Traditional Risk Measures are Backwards

All investments inherently carry some level of risk, some of which can be measured. Traditional risk measures are based on historical data and are useful for quantitatively comparing a fund to the market or to other funds. While these measures may be used to inform future investment decisions, they are not intended to predict future risk levels or performance. To develop a robust investment strategy, we should first understand the traditional risk measures and the pitfalls that come with placing too much weight on them. Forward-looking risk management should instead rely on fundamental analysis. The five most common traditional risk measures are alpha, beta, R-squared, standard deviation, and the Sharpe ratio. 

Alpha and beta are two measures that allow an investor to compare their fund to a benchmark index like the S&P 500. For example, a positive alpha indicates overperformance and a beta below one indicates less volatility compared to the index. Alpha and beta can be useful for tracking relative success, but they do not provide any indication of the health of the fund itself. To complete the story, we need in-depth research of the fund holdings alongside contextual market conditions that can only be achieved through fundamental analysis. Understanding why a fund overperformed or withstood shocks better than the benchmark cannot be determined from a single number and therefore cannot inform future performance.
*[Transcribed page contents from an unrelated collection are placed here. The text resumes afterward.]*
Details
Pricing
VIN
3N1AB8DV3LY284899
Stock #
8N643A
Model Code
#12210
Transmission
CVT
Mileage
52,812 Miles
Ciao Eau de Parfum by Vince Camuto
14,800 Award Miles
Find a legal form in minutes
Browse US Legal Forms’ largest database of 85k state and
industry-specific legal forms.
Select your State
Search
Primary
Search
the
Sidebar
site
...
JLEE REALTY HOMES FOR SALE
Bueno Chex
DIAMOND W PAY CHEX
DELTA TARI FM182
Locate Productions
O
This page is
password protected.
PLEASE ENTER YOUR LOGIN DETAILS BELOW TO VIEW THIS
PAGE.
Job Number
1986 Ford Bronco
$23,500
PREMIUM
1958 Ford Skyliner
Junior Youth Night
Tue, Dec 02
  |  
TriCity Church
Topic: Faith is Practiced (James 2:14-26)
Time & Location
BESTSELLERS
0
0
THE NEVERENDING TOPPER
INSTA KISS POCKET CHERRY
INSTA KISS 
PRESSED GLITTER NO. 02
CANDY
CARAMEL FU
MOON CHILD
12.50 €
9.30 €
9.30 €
Similarly, R-squared measures the percentage of the fund’s performance attributable to the benchmark index. A fund with an R-squared value of 95 is highly correlated to the benchmark, with less correlation corresponding to lower R-squared values. More than anything, a high R-squared value informs a client that they would be better off investing directly in an index instead of paying higher fees for an actively managed fund. From an investment perspective, R-squared acts as a mere progress report as opposed to the detailed fundamental analysis necessary for informing future portfolio decisions, which may or may not have any bearing on the market’s historical performance.
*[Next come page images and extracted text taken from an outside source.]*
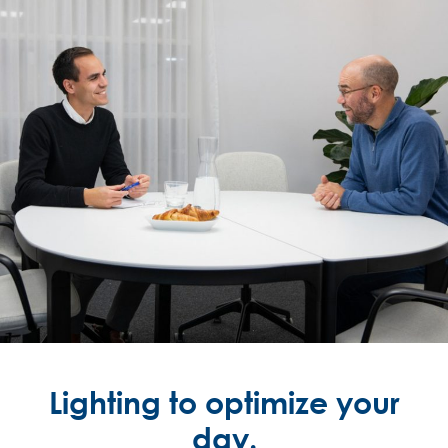
Lighting to optimize your
day.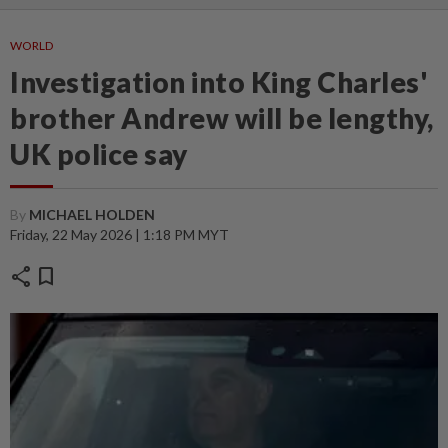
WORLD
Investigation into King Charles'
brother Andrew will be lengthy,
UK police say
By
MICHAEL HOLDEN
Friday, 22 May 2026 | 1:18 PM MYT
share
bookmark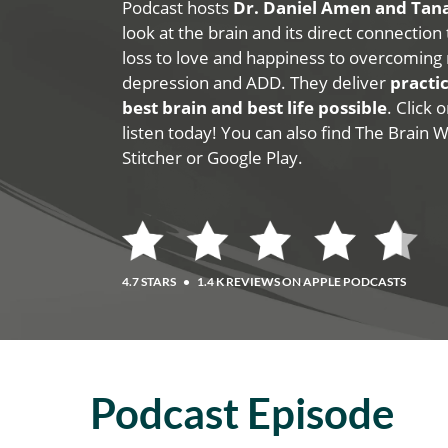
Podcast hosts
Dr. Daniel Amen and Ta
look at the brain and its direct connection
loss to love and happiness to overcoming 
depression and ADD. They deliver
practic
best brain and best life possible
. Click
listen today! You can also find The Brain 
Stitcher or Google Play.
4.7 STARS
•
1.4 K REVIEWS ON APPLE PODCASTS
Podcast Episode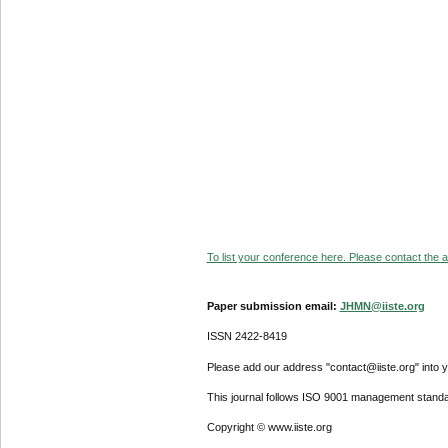
To list your conference here. Please contact the ad
Paper submission email:
JHMN@iiste.org
ISSN 2422-8419
Please add our address "contact@iiste.org" into yo
This journal follows ISO 9001 management standa
Copyright © www.iiste.org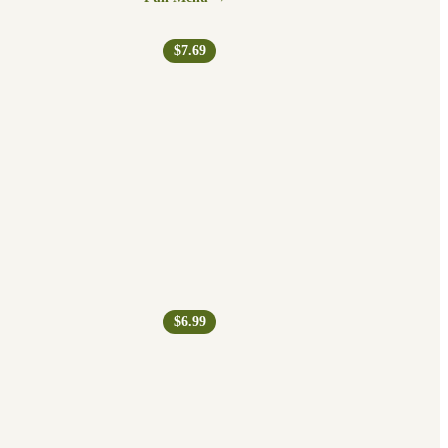
$7.69
$6.99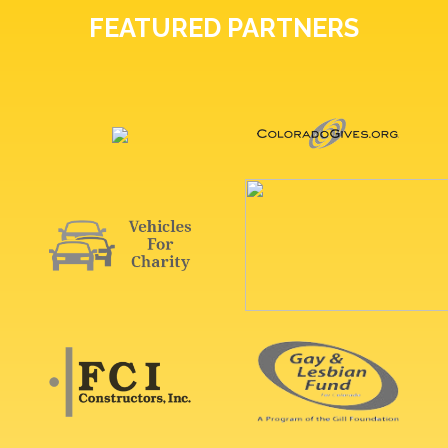
FEATURED PARTNERS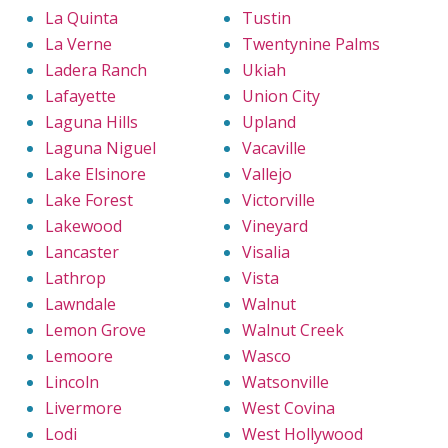
La Quinta
Tustin
La Verne
Twentynine Palms
Ladera Ranch
Ukiah
Lafayette
Union City
Laguna Hills
Upland
Laguna Niguel
Vacaville
Lake Elsinore
Vallejo
Lake Forest
Victorville
Lakewood
Vineyard
Lancaster
Visalia
Lathrop
Vista
Lawndale
Walnut
Lemon Grove
Walnut Creek
Lemoore
Wasco
Lincoln
Watsonville
Livermore
West Covina
Lodi
West Hollywood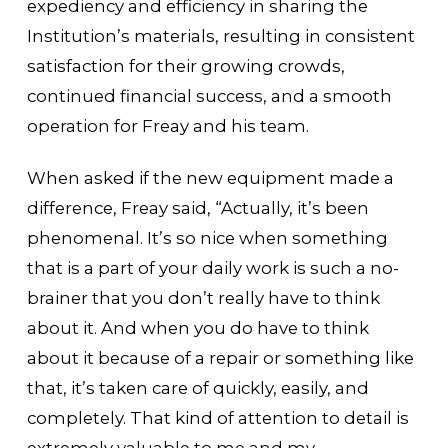
expediency and efficiency in sharing the
Institution’s materials, resulting in consistent
satisfaction for their growing crowds,
continued financial success, and a smooth
operation for Freay and his team.
When asked if the new equipment made a
difference, Freay said, “Actually, it’s been
phenomenal. It’s so nice when something
that is a part of your daily work is such a no-
brainer that you don’t really have to think
about it. And when you do have to think
about it because of a repair or something like
that, it’s taken care of quickly, easily, and
completely. That kind of attention to detail is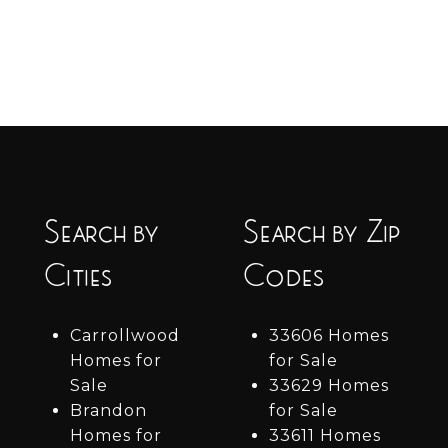
Search by
Search by Zip
Cities
Codes
Carrollwood
33606 Homes
Homes for
for Sale
Sale
33629 Homes
Brandon
for Sale
Homes for
33611 Homes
Standard deviation is another measure of volatility that refers to how far an investment’s return deviated from its average return. If a fund has a high standard deviation, its prices vary widely from their average, indicating a risky investment. The standard deviation does little to inform how the fund will perform in the future, nor does it explain the reasons for a fund’s past performance. It essentially indicates volatility without providing any action items for the future.

Lastly, the Sharpe ratio measures risk-adjusted performance to determine whether the historical returns were explained by wise investment or from taking on too much risk. In general, the greater the Sharpe ratio, the better. The Sharpe ratio is most useful for comparing different fund options to one another for any given level of risk, but does not predict a fund’s future risk or returns. 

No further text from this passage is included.